Image: Our Lady of Lourdes Church, Paulatuk
Is 42.1-7 | Ps 27 | Jn 12.1-11
The “Servant songs“, in the book of the prophet Isaiah describe a person (or group of people) who have been chosen by God to faithfully bring about justice without tiring even though the personal cost is high. The characteristics of the servant are that of humility, fairness and obedience. In the Jewish tradition the suffering servant was typically considered a reference to the people of Israel who had suffered great persecution but had been chosen by God to establish a just and peaceful society in the land which God had promised them. Christians, on the other hand, see the person of the servant as a foreshadowing of the person of Jesus who embodies God’s peaceful reign on earth while undergoing unimaginable torment on the road to Calvary.

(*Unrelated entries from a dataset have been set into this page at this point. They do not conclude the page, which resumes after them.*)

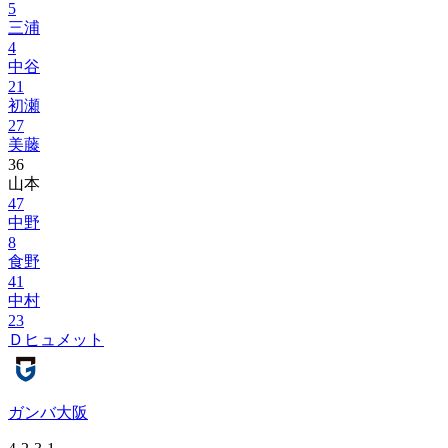
5
三浦
4
中谷
21
初瀬
27
美藤
36
山本
47
中野
8
食野
41
中村
23
Ｄヒュメット
ガンバ大阪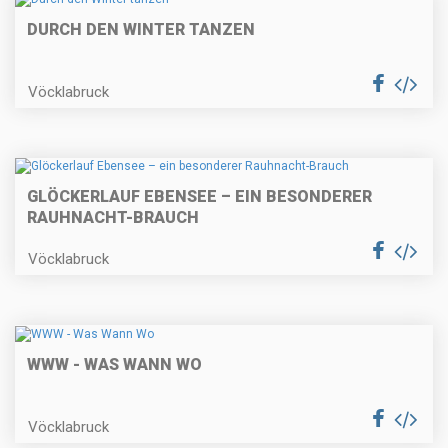
DURCH DEN WINTER TANZEN
Vöcklabruck
GLÖCKERLAUF EBENSEE – EIN BESONDERER
RAUHNACHT-BRAUCH
Vöcklabruck
WWW - WAS WANN WO
Vöcklabruck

Our Gospel today invites us to look in a different direction, toward Mary, the sister of Lazarus and Martha. It was Mary who had stood before Jesus and had chastised him for his lateness, “Lord if you had been here my brother would not have died.” It was Mary’s intervention that moved Jesus first to anger and then to tears as he wept over the body of his friend before restoring him to life. Mary exhibits the characteristics of the suffering servant who is a figure of strength and conviction and who will not bend in the wind or be intimidated even when it comes to pleading the cause of justice before God.
The strength of character found in the servant, however, is not stained by pride or haughtiness. Mary shows profound gratitude first by honouring Jesus as she anoints his feet with the precious nard and then with sincere humility as she kneels and dries his feet with her own hair. Mary’s act of servant-hood cannot be missed. Its powerful message courses throughout the crowd on the fragrant waves of perfume that fill the air. There is no one watching this unfolding scene who cannot be moved by what is taking place. The community has been restored by the re-birth of Lazarus and the glory belongs entirely to God.
Compare Mary’s actions to that of Judas Iscariot. Judas is not chosen, but takes it upon himself to be the group spokesperson. He undermines Mary’s priceless gift to Jesus by appealing to economics but, underneath, his true motivation is greed. Mary’s selfless act is a powerful symbol of reverence and awe in the face of the divine. Judas’s words are shallow, self-serving and base.
When we consider the actions of Mary and those of Judas, which characteristics do we see most often at work in the world? Which actions would serve to make a better world?
Jesus’ words to Judas remind us that the justice that God offers to the world is not superficial. “You will always have the poor with you”. To dismiss God because life is hard and things are not perfect is too simplistic an approach. Mary’s gift reminds us to look deeper, to become aware of the many ways that God is present in the world and how he is calling each one of us to become his servant, faithfully working for justice and peace, persevering even when it is difficult.